En los últimos tiempos hemos oído que la economía española necesita reformas estructurales que la ayuden a salir de la crisis. Pero cuando ese clamor favorable a las reformas se concreta, sólo una acostumbra a proclamarse con unanimidad: la reforma del mercado de trabajo. Atendiendo a las noticias de prensa, esta fue la principal recomendación que hizo el presidente del Banco Central Europeo en su visita a España, remachada, además, por el gobernador del Banco de España y el presidente de la patronal. Parece como si se trataran de ocultar las más graves irresponsabilidades y debilidades empresariales, financieras o inmobiliarias que provocaron la crisis mirando para otro lado, hacia ese chivo expiatorio del mercado de trabajo.
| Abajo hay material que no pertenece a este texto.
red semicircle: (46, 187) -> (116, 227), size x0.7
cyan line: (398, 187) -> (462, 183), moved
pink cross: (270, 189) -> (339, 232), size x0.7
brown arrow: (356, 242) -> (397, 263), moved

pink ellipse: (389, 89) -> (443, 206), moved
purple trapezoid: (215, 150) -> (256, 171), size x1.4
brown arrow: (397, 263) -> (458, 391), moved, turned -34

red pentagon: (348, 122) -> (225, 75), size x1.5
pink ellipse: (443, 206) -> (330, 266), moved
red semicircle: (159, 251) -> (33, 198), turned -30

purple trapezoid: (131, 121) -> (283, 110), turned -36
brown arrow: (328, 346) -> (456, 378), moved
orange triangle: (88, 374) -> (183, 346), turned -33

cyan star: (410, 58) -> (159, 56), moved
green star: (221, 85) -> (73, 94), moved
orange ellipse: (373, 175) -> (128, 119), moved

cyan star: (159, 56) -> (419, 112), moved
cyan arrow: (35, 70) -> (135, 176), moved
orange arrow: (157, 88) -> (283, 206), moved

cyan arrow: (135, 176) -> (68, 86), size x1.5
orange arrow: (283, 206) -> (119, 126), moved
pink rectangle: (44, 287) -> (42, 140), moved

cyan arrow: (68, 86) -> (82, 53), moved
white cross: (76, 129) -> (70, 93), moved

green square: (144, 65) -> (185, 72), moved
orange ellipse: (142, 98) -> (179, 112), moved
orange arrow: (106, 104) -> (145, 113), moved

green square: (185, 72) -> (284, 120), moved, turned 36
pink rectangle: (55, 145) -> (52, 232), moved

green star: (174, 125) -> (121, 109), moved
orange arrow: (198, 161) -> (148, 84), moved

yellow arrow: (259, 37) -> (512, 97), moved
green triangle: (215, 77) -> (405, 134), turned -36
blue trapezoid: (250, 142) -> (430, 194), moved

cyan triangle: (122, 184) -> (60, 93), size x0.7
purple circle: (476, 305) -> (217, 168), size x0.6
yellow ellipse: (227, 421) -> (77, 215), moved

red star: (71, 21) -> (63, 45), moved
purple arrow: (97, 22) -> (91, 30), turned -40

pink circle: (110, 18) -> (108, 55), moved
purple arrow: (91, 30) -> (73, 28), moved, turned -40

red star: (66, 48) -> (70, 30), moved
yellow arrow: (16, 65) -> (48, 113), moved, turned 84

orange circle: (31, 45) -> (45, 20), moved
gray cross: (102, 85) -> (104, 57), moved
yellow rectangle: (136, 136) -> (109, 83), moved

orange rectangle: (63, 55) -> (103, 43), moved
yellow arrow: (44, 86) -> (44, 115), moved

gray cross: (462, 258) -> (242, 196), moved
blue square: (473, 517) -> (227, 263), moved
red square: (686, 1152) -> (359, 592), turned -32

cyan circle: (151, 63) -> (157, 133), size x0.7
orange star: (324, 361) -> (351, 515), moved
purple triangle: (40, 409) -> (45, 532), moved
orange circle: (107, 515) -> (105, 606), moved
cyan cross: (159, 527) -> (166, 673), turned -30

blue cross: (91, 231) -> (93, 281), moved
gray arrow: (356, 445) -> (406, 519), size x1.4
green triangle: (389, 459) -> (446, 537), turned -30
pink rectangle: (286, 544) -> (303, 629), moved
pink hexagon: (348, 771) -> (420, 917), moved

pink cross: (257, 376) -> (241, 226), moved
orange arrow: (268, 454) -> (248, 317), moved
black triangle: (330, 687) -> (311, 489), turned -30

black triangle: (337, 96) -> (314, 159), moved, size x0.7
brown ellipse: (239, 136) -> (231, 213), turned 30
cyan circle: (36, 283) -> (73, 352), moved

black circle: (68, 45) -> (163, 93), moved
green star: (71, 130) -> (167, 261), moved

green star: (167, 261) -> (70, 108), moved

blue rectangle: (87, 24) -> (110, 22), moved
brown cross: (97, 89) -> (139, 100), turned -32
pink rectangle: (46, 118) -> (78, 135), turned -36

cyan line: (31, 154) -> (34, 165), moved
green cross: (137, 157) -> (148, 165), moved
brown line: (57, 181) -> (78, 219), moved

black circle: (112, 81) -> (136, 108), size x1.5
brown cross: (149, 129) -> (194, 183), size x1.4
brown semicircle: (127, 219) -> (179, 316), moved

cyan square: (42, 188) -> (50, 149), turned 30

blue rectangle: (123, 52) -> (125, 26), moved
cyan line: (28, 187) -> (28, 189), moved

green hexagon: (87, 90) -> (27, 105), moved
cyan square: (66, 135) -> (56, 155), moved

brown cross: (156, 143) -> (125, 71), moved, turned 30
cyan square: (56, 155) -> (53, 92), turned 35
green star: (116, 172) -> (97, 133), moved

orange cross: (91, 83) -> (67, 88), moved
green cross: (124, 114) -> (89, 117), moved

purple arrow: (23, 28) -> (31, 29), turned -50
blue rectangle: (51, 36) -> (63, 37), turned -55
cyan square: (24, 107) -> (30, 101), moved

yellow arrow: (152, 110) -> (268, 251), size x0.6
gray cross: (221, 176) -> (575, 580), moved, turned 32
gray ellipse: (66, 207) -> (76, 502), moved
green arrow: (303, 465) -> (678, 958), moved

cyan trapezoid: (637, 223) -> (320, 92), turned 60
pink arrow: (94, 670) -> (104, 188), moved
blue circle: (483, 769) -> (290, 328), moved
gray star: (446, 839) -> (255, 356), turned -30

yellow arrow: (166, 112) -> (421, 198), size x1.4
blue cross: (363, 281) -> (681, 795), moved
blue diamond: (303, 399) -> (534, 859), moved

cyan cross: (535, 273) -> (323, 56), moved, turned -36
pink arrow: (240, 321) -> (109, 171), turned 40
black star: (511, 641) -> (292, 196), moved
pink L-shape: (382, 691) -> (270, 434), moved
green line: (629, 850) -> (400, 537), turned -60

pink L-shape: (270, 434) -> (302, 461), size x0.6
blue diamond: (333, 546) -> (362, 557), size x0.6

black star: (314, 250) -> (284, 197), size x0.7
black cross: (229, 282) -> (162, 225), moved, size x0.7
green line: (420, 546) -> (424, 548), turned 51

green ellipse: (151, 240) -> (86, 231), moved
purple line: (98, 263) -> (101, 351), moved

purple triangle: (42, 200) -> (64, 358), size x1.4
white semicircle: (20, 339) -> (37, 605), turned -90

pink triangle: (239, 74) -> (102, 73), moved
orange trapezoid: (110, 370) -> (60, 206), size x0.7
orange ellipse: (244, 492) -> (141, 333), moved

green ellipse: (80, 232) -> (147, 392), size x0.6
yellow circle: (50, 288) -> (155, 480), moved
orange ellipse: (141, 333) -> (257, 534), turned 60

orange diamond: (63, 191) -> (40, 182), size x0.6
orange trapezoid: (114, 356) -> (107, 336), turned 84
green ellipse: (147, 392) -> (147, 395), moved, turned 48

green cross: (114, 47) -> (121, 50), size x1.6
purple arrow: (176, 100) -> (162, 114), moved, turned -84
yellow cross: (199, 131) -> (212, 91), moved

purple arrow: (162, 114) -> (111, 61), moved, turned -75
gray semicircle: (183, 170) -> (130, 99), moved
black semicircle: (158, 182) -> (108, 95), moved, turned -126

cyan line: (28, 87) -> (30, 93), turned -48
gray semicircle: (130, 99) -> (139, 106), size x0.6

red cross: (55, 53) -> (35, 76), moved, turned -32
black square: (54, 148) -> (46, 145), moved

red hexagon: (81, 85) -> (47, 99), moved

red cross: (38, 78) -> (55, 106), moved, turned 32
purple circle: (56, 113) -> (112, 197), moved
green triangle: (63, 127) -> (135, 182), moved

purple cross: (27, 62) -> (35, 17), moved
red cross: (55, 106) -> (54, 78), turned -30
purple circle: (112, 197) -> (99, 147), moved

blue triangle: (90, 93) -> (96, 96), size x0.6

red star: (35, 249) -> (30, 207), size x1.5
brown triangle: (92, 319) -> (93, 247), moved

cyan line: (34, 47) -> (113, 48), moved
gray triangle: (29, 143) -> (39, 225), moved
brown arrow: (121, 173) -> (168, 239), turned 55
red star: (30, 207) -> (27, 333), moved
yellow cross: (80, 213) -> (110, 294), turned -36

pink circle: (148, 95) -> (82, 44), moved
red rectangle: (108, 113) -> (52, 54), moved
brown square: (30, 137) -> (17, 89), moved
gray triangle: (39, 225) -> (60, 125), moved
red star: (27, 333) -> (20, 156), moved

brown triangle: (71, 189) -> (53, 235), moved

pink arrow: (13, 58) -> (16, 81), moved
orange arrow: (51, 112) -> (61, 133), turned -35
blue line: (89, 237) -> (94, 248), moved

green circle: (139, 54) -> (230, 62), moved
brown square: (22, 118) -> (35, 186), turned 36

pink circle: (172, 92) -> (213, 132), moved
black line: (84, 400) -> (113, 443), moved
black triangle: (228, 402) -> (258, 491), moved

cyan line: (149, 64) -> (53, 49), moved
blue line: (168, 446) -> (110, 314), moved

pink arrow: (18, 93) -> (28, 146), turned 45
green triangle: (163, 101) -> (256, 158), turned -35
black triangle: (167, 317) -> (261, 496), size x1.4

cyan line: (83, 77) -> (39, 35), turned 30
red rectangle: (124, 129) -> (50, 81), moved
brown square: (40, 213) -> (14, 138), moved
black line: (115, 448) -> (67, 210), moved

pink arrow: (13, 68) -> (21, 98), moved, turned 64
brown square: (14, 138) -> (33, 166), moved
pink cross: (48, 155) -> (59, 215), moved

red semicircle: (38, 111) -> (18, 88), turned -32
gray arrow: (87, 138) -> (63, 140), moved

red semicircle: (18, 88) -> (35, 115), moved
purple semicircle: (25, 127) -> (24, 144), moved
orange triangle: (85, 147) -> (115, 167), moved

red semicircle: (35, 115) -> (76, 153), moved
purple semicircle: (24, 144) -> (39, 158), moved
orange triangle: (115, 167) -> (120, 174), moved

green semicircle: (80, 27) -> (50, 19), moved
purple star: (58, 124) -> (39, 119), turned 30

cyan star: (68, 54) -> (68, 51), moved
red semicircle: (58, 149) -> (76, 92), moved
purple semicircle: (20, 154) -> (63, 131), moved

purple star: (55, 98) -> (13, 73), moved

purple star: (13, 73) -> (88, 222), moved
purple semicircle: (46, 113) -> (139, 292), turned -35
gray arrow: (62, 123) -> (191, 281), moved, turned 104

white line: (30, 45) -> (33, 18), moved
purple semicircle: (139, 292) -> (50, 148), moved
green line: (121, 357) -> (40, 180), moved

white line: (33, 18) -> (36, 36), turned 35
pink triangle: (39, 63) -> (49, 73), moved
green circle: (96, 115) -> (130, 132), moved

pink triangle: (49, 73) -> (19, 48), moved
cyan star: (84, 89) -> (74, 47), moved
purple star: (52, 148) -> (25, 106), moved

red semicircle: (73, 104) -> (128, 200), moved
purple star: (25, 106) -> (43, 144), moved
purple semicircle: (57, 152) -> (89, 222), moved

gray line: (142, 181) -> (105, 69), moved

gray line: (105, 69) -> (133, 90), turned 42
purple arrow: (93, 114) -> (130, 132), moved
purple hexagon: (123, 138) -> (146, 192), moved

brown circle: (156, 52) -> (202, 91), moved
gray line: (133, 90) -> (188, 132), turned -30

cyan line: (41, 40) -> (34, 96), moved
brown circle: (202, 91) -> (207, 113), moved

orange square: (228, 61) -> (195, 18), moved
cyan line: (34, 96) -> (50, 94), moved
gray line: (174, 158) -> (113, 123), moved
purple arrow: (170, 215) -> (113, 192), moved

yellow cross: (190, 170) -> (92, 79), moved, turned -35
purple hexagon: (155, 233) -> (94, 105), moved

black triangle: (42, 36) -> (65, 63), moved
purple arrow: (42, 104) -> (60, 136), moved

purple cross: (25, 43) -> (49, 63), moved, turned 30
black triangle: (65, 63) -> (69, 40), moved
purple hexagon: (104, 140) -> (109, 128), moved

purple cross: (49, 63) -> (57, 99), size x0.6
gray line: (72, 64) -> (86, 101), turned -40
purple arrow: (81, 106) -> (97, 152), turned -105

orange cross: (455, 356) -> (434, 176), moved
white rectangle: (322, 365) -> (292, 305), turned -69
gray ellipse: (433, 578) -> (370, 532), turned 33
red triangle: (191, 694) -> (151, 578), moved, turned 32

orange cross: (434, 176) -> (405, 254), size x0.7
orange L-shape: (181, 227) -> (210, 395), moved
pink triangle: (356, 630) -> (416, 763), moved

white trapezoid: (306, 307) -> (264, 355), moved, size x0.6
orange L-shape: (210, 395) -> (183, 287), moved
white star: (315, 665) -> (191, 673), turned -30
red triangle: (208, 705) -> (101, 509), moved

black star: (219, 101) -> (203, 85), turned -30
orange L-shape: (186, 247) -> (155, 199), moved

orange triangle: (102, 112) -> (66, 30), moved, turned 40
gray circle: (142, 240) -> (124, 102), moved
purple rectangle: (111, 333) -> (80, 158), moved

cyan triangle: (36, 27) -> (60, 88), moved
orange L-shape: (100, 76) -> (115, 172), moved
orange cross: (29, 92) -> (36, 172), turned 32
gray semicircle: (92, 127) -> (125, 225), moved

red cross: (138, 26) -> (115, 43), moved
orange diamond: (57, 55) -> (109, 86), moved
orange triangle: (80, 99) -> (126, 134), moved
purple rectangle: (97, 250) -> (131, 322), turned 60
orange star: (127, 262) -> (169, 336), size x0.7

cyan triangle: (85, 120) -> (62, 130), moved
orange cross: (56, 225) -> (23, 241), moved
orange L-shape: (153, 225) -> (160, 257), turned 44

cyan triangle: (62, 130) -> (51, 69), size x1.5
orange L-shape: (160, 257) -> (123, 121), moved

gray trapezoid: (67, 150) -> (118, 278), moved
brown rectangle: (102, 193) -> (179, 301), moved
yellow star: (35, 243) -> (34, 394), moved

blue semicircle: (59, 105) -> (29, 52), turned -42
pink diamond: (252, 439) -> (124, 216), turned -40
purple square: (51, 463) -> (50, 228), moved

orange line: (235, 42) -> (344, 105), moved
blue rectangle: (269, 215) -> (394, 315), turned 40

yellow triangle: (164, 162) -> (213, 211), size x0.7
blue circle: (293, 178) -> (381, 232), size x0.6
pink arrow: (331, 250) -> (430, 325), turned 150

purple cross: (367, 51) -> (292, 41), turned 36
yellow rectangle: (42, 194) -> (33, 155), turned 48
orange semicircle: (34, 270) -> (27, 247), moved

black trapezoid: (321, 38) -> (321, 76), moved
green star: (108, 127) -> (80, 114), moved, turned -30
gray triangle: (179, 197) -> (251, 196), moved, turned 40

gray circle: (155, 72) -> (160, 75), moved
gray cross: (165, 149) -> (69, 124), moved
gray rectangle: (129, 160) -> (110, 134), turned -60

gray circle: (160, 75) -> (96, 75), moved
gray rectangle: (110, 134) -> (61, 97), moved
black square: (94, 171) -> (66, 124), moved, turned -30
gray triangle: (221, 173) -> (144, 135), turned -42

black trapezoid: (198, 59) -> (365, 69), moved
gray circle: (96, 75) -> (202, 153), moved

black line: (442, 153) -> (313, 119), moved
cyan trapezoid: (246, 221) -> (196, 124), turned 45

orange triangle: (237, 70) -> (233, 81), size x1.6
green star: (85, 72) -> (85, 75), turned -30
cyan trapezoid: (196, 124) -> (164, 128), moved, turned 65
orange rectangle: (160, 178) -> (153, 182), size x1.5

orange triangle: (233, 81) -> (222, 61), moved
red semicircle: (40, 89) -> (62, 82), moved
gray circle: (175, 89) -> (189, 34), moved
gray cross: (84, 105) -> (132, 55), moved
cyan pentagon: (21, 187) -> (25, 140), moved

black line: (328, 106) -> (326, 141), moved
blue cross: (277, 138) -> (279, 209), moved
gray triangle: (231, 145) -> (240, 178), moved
Merece la pena recordar que el salario medio y el coste laboral por hora trabajada se sitúan en España muy por debajo, no ya de la media de la UE de los 15, sino también de la media de la UE ampliada de los 27 países. Porque la evolución de los salarios en España arrastra todavía la enorme pérdida de poder adquisitivo que sufrieron con la inflación y la represión de la posguerra, que se recuperó durante el tardo-franquismo, para moderarse de nuevo con los pactos de la democracia y con el reciente aumento del trabajo precario. Por lo tanto, puestos a buscar responsabilidades, no son los modestos costes salariales los que han venido lastrando la competitividad y haciendo tan deficitaria la balanza comercial en nuestro país, sino la escasa productividad y vocación exportadora de las empresas. En este contexto –y con una tasa de paro que dobla a la de los países de nuestro entorno– parece una broma de mal gusto hablar de que hay que flexibilizar el mercado de trabajo, abaratar el despido o desvincular la evolución de los salarios de la del coste de la vida, para hacer que el coste laboral caiga todavía más por debajo de la media europea a la vez que se da rienda suelta a las inversiones especulativas y/o improductivas engrasadas con dinero público, atentando contra la convergencia de ingresos y la cohesión social.

En suma, que se habla de reforma laboral pero se silencia lo que de verdad motiva la baja productividad y capacidad exportadora de la economía española. Pues se hace la vista gorda sobre la responsabilidad que tiene el contexto socio-institucional que ha venido primando operaciones especulativas y “pelotazos inmobiliarios” y, como consecuencia, un empresariado más preocupado de cuidar sus relaciones que de orientar bien sus inversiones hacia la eficiencia de los procesos y la calidad de los productos. El propio presidente de la patronal viene a ejemplificar este tipo de empresariado cuyo éxito pecuniario no es fruto de producciones, sino de relaciones que facilitan pingües operaciones, privatizaciones y contratas que poco tienen que ver con la épica del “empresario innovador”, la competitividad y las mejoras.

Mientras tanto, se silencian las reformas pendientes de la economía española que van, desde las relacionadas con esos dos protagonistas de la crisis que son el ladrillo y las finanzas… hasta las ligadas a la agricultura, el agua o el territorio.